I have just read about commutative cochain problem(CCP) here and I'm trying understand it.
It states that you cannot turn(in nontrivial way) simplicial set $S$ to differential graded commutative algebra(DGCA) $\Lambda^*(S)$ which has the usual cohomology $H^*(S)$.
If I modify above problem slightly, is it still impossible?
Start wit simplicial complex $(S,\partial)$. Can we find finite chain complex $(T, \partial)$, such that $(S,\partial)\subset (T,\partial)$ and that we can turn $T$ into DGCA $(T,d,\wedge)$ such that $(S,d)$ is cochain subcomplex of $(T,d)$ and cohomolgy groups of $(S,d)$ are the same as of $(S,\partial)$?

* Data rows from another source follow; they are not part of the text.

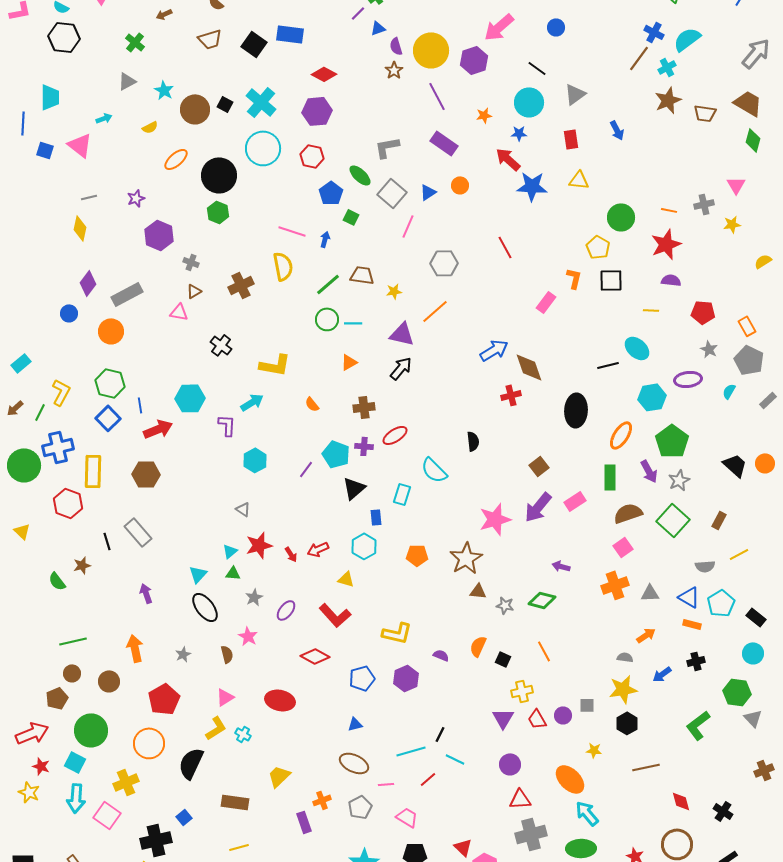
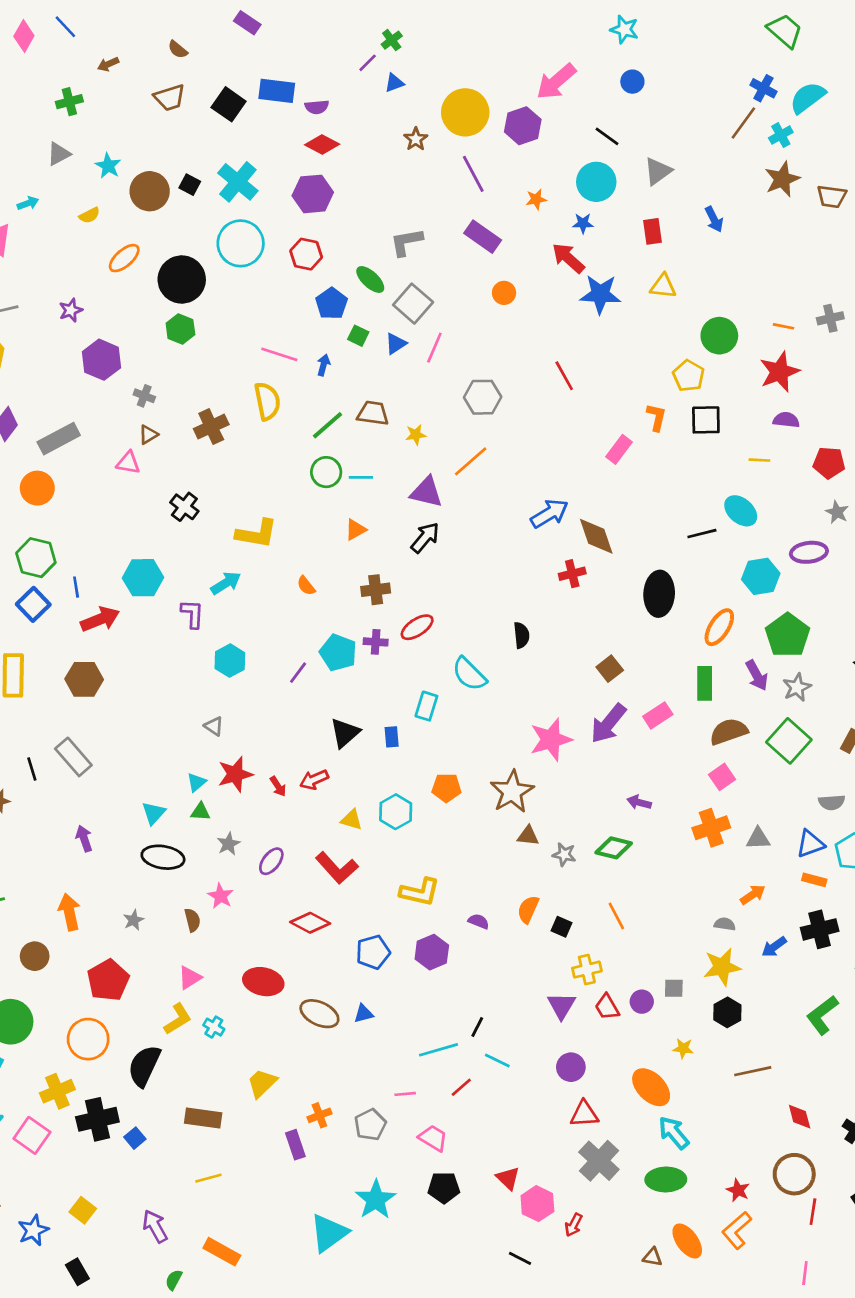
green cross: (135, 42) -> (69, 102), turned 36
purple semicircle: (396, 46) -> (317, 107), moved, turned -78
blue triangle: (428, 192) -> (396, 344), moved
black triangle: (354, 488) -> (345, 733), moved
cyan hexagon: (364, 546) -> (396, 812), moved
blue triangle: (689, 597) -> (810, 844), turned -50
black ellipse: (205, 607) -> (163, 857), turned -44
black cross: (696, 661) -> (820, 929), size x1.5
brown ellipse: (354, 763) -> (319, 1014), moved
gray cross: (531, 834) -> (599, 1161), turned -32
black cross: (156, 840) -> (97, 1119), moved

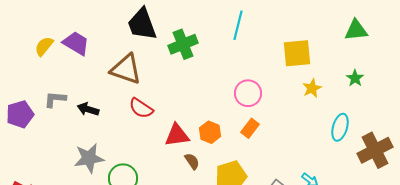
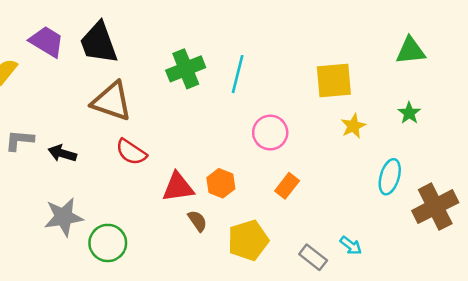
black trapezoid: (142, 24) -> (99, 43), moved
cyan line: (238, 25) -> (238, 74), moved
purple trapezoid: (76, 43) -> (47, 42), moved
orange rectangle: (250, 128) -> (287, 186), moved

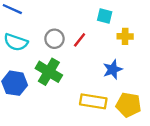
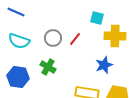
yellow cross: (125, 36) -> (115, 36), size x1.5
green cross: (49, 72) -> (48, 67), size x0.7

Motivation: Sometimes it is useful to consider dual graph $S^*$ of $S$. As CCP states, it is impossible to construct graded commutative multiplication on cochains of $S$, but what if the product can mix chochains of $S$ and $S^*$?
edit: My main motivation is that I'm interested in discrete exterior calculus and I stumbled upon article Theoretical Limitations of Discrete Exterior Calculus in the Context of Computational Electromagnetics where they say that CCP is a problem, so I would like to understand how big the problem is.